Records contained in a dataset

------------------------

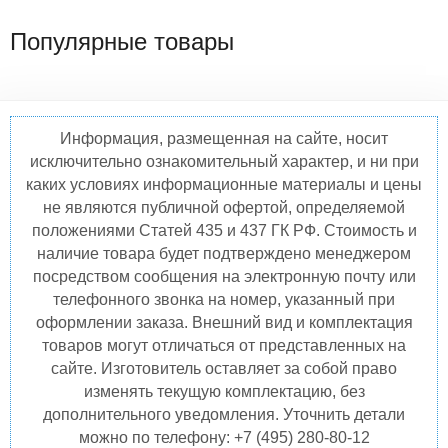
Популярные товары
Информация, размещенная на сайте, носит
исключительно ознакомительный характер, и ни при
каких условиях информационные материалы и цены
не являются публичной офертой, определяемой
положениями Статей 435 и 437 ГК РФ. Стоимость и
наличие товара будет подтверждено менеджером
посредством сообщения на электронную почту или
телефонного звонка на номер, указанный при
оформлении заказа. Внешний вид и комплектация
товаров могут отличаться от представленных на
сайте. Изготовитель оставляет за собой право
изменять текущую комплектацию, без
дополнительного уведомления. Уточнить детали
можно по телефону: +7 (495) 280-80-12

------------------------

(Description of the task)
Where a line of the data includes the string "сайте", list that line.

(Answer to this exercise)
Информация, размещенная на сайте, носит
сайте. Изготовитель оставляет за собой право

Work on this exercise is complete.